The Internet of Things (IoT) concept has gained a lot of traction over the last couple of years. One of the main applications of IoT lies in the home automation space. Consumers have many options in this space, but none of them have the right combination of comprehensiveness, economy, extensibility and ease of use. We provided an introduction to IoT / home automation back in 2012, and the space has rapidly evolved since then.

As we ramp up our IoT / home automation coverage, we wanted to bring out a set of aspects that consumers should analyse in detail when choosing a home automation system. They will also help us in reviewing home automation systems / devices from a consumer's perspective. This piece will begin with a short overview of how home automation systems have evolved since our last coverage.


There are a wide variety of home automation devices, but the common / popular ones fulfill one or more of the following:

  1. Control state of an electrical outlet or switch
  2. Monitor energy consumption of an electrical outlet or switch
  3. Control light bulb intensity and/or color
  4. Monitor environmental data (parameters such as temperature, humidity etc. or detection of motion, open doors or windows, live video feed etc.) via connected sensors

It is also expected that a home automation solution will allow configuration and automatic triggering of events based on data collected from the component devices.

Why is Home Automation Hot?

It is an interesting exercise to look into why home automation and IoT tend to draw a lot of players (established companies, VC-funded startups and crowd-funding seekers) into the market. The potential for revenue is huge (multiple devices per household) and development of single-function components is not resource intensive (many home automation devices are simple to design and suitable even for undergraduate engineering projects). This is the reason why established companies go for an ecosystem of products, while others try to start with one or two devices.

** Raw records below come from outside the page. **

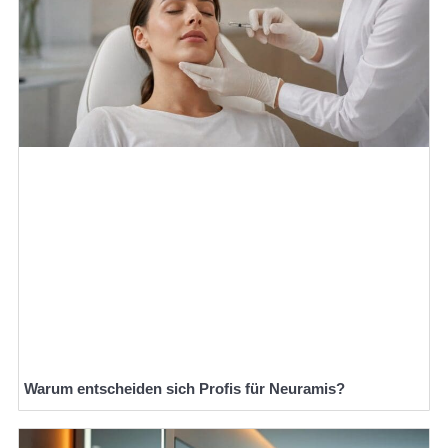
Warum entscheiden sich Profis für Neuramis?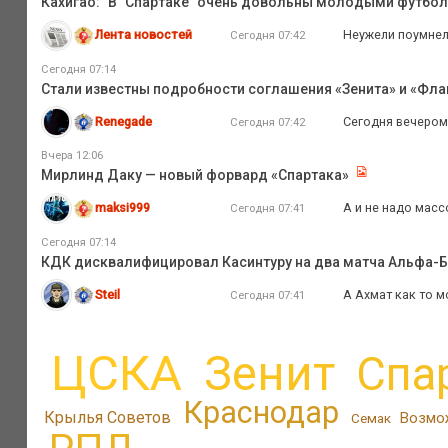
Кахигао: "В "Спартаке" очень довольны молодыми футбо
Лента новостей
Неужели поумне
Сегодня 07:42
Сегодня 07:14
Стали известны подробности соглашения «Зенита» и «Флам
Renegade
Сегодня вечером
Сегодня 07:42
Вчера 12:06
Мирлинд Даку — новый форвард «Спартака»
maksi999
А и не надо масс
Сегодня 07:41
Сегодня 07:14
КДК дисквалифицировал Касинтуру на два матча Альфа-
Steil
А Ахмат как то м
Сегодня 07:41
ЦСКА
Зенит
Спа
Краснодар
Крылья Советов
Возмо
Семак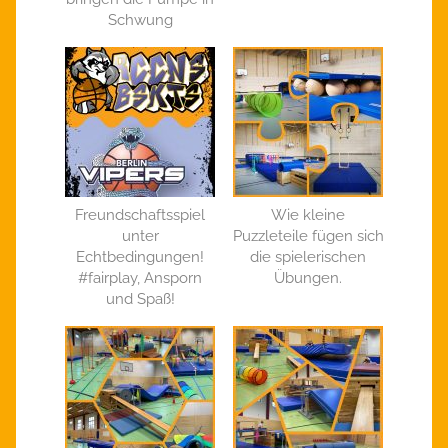
Schwung
Freundschaftsspiel
Wie kleine
unter
Puzzleteile fügen sich
Echtbedingungen!
die spielerischen
#fairplay, Ansporn
Übungen.
und Spaß!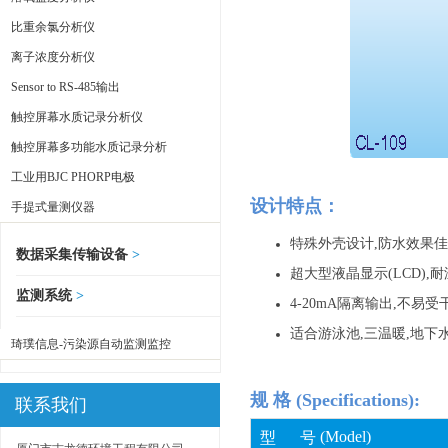
比重余氯分析仪
离子浓度分析仪
Sensor to RS-485输出
触控屏幕水质记录分析仪
触控屏幕多功能水质记录分析
工业用BJC PHORP电极
设计特点：
手提式量测仪器
特殊外壳设计,防水效果佳,
数据采集传输设备
>
超大型液晶显示(LCD),
监测系统
>
4-20mA隔离输出,不易受
适合游泳池,三温暖,地下
琦璞信息-污染源自动监测监控
规 格 (Specifications):
联系我们
(
Mod
e
l
)
型 号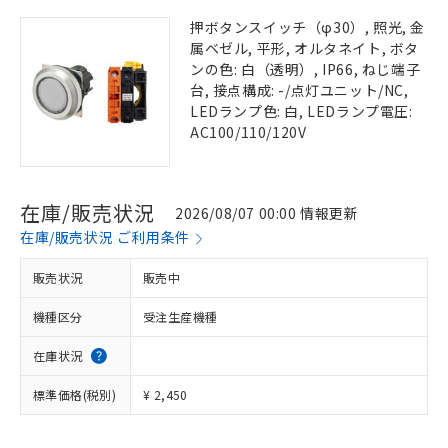
押ボタンスイッチ（φ30）, 照光, 金
属ベゼル, 平形, オルタネイト, ボタ
ンの色: 白（透明）, IP66, ねじ端子
台, 接点構成: -/点灯ユニット/NC,
LEDランプ色: 白, LEDランプ電圧:
AC100/110/120V
在庫/販売状況
2026/08/07 00:00 情報更新
在庫/販売状況 ご利用条件
販売状況
販売中
機種区分
受注生産機種
在庫状況
標準価格(税別)
¥ 2,450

Home Automation and the Cloud

The cloud has come as a messiah for all the IoT / home automation device vendors seeking venture funding. As mentioned earlier, home automation devices need to be controlled and/or monitored and their state needs to be actionable. This requires intelligence that has traditionally been resident in the in-house command center. Some vendors opt to offer service plans by moving this intelligence to the cloud and making all user interactions go via their servers. It also provides them with data mining opportunities. In certain cases, vendors can claim delivering of a better experience for customers using machine learning on the cloud side.

Open APIs

The presence of a cloud-based service-oriented model also makes companies hesitant to be part of an open ecosystem. It is desirable to have open APIs, or better still, a full description of the internal workings of the system and how to access it. For crowd-funded products and those from small startups, this is important for a couple of reasons: becoming part of the ecosystem of products controlled by devices like the Logitech Harmony Hub is easier and power users (typically having more weight for their word of mouth) can develop their own applications to interact with the device or integrate it with their existing home automation system.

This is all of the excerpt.